My goal is to help you develop and improve your own strategy, enabling you to become successful and profitable. One key area to focus on is improving your risk management skills. Define your risk and reward ratio, such as 1:1 or 2:1.

Rules for Trading

  1. Avoid FOMO (fear of missing out); there will always be another opportunity.
  2. Have a solid reason for entering a trade. Is there good news or a good chart setup? If not, why bother?
  3. Create a game plan before entering a trade. Determine your stop-loss, target, and entry points.
  4. Maintain the mentality that "anything can happen."

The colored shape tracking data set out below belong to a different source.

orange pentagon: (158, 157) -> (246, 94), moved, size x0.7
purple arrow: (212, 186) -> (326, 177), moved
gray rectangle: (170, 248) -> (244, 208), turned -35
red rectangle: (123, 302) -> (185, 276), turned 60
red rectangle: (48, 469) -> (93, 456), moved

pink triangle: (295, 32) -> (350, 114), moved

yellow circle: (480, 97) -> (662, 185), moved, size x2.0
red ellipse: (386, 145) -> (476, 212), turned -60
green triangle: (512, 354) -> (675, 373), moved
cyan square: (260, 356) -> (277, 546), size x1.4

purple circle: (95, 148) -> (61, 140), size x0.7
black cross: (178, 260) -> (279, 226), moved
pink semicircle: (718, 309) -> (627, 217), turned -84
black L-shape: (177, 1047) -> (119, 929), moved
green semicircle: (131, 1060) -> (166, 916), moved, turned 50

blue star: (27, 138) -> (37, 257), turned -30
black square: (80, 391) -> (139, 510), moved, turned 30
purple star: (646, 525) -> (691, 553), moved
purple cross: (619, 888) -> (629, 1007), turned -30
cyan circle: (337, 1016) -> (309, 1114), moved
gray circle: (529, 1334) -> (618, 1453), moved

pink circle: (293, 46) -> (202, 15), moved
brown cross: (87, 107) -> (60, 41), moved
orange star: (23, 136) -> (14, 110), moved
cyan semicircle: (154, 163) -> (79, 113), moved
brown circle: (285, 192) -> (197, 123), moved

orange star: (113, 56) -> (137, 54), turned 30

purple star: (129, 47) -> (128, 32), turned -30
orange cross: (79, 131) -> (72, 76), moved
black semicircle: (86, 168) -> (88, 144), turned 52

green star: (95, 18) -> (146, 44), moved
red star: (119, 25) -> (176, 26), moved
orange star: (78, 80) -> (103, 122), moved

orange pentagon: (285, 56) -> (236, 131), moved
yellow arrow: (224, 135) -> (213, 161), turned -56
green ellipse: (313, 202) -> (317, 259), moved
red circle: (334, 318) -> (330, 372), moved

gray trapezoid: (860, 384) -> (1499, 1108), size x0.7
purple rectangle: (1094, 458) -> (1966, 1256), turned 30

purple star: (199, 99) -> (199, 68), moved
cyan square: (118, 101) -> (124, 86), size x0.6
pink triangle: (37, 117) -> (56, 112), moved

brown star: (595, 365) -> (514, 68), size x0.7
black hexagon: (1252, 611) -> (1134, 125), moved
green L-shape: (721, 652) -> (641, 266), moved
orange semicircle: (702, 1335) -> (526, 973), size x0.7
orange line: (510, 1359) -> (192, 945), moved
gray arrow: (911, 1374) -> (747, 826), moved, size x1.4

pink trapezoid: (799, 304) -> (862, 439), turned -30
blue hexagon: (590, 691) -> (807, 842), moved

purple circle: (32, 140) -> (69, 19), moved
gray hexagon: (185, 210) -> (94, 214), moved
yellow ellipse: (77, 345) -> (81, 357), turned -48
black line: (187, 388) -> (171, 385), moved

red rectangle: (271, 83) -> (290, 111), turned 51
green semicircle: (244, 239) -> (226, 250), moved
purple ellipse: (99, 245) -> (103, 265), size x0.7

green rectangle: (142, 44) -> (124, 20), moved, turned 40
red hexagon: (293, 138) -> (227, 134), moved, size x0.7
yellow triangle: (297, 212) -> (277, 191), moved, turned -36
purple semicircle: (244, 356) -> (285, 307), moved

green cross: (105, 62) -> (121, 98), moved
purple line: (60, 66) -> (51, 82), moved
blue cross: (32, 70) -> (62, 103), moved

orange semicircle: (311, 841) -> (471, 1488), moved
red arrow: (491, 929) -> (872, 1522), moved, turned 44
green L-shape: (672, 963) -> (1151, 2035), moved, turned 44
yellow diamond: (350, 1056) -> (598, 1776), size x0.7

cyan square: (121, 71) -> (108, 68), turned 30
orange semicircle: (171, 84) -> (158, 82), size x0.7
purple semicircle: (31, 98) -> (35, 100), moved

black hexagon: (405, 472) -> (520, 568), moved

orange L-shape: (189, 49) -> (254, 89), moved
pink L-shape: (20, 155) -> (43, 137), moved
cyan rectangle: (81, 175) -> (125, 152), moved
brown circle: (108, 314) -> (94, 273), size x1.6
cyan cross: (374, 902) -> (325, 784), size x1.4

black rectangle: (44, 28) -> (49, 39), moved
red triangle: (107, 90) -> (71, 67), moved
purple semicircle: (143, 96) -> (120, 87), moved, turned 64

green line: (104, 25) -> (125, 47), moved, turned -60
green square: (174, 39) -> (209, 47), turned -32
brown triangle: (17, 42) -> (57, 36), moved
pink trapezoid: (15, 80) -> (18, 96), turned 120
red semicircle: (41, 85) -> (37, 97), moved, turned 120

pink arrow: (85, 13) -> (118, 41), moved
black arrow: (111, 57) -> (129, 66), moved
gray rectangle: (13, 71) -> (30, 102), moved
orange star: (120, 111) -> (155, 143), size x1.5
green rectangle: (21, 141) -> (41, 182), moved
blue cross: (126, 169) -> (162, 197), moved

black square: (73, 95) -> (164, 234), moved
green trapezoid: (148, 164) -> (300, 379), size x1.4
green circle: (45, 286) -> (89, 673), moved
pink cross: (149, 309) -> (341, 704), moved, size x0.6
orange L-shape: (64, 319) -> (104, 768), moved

  5. Learn to adapt to the market.
  6. Don't be afraid to lose. Remember that you will have more opportunities to make it back.
  7. Trading should be emotionless. Trade like a robot and follow your rules.
  8. Dedicate time every weekend to reflect on your trading performance and make rules to overcome mistakes.
  9. Never go all-in on a trade. If you have a small account, only invest 25% to 33%. If you are confident, you could invest up to 50%, but always keep cash available for double downs and other options.
  10. Avoid looking back, as it can lead to FOMO and regrets, resulting in more bad plays.
  11. Avoid shorting the market unless you need to hedge your portfolio. Generally, the market goes up more often than it goes down. If you must short the market, limit your position to 20% of your portfolio.
  12. Define your risk and reward ratio (1:1 or 2:1) to improve your risk management skills.
  13. Only take setups that you are confident will go well, unless an unexpected variable breaks that setup (e.g., market events, bad news, share offering). This is where your stop-loss comes in.
  14. Develop trade rules for yourself.